▶ TASK DESCRIPTION: Starting at the first line of the data, please print exactly those lines through the one that holds "ify I am not a professional", omitting every picture.

───── EXERCISE DATA ─────

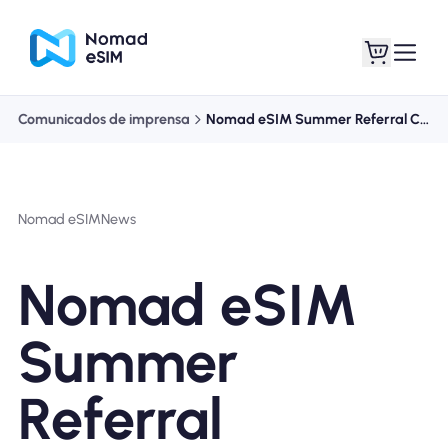
Comunicados de imprensa
Nomad eSIM Summer Referral Challenge
Entrar Inscrever-se
Meus eSIM
Nomad eSIM
News
Planos de loja
Nomad eSIM
Summer
Sobre o eSIM
Referral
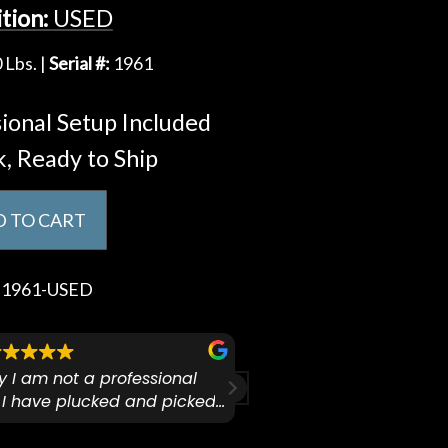
tion:
USED
 Lbs. |
Serial #:
1961
ional Setup Included
k, Ready to Ship
 TO CART
:
1961-USED
ify I am not a professional
I checked out Pianos N 
 I have plucked and picked
finally making a health
for over 50yrs. I recently
GO:KEYS 3 
arly 90’s Yamaha CPX-15
I love my new keyboard
Mariah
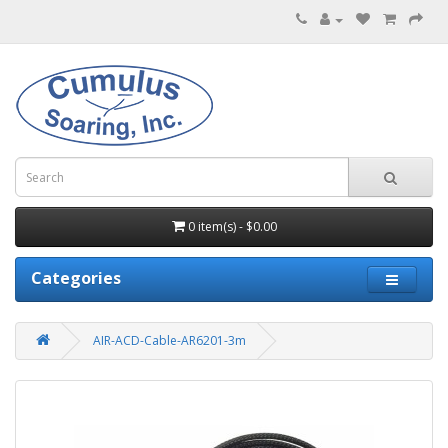
0 item(s) - $0.00
Categories
AIR-ACD-Cable-AR6201-3m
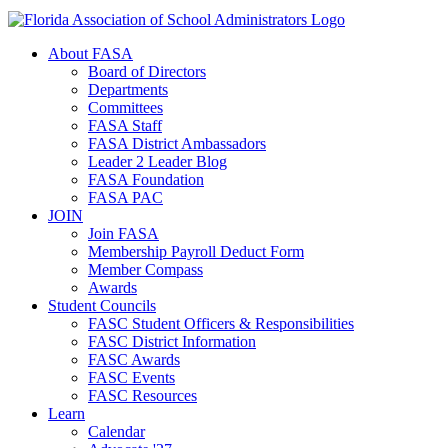
About FASA
Board of Directors
Departments
Committees
FASA Staff
FASA District Ambassadors
Leader 2 Leader Blog
FASA Foundation
FASA PAC
JOIN
Join FASA
Membership Payroll Deduct Form
Member Compass
Awards
Student Councils
FASC Student Officers & Responsibilities
FASC District Information
FASC Awards
FASC Events
FASC Resources
Learn
Calendar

─────

▶ SOLUTION:
Comunicados de imprensa
Nomad eSIM Summer Referral Challenge
Entrar Inscrever-se
Meus eSIM
Nomad eSIM
News
Planos de loja
Nomad eSIM
Summer
Sobre o eSIM
Referral
tion:
USED
 Lbs. |
Serial #:
1961
ional Setup Included
k, Ready to Ship
 TO CART
:
1961-USED
ify I am not a professional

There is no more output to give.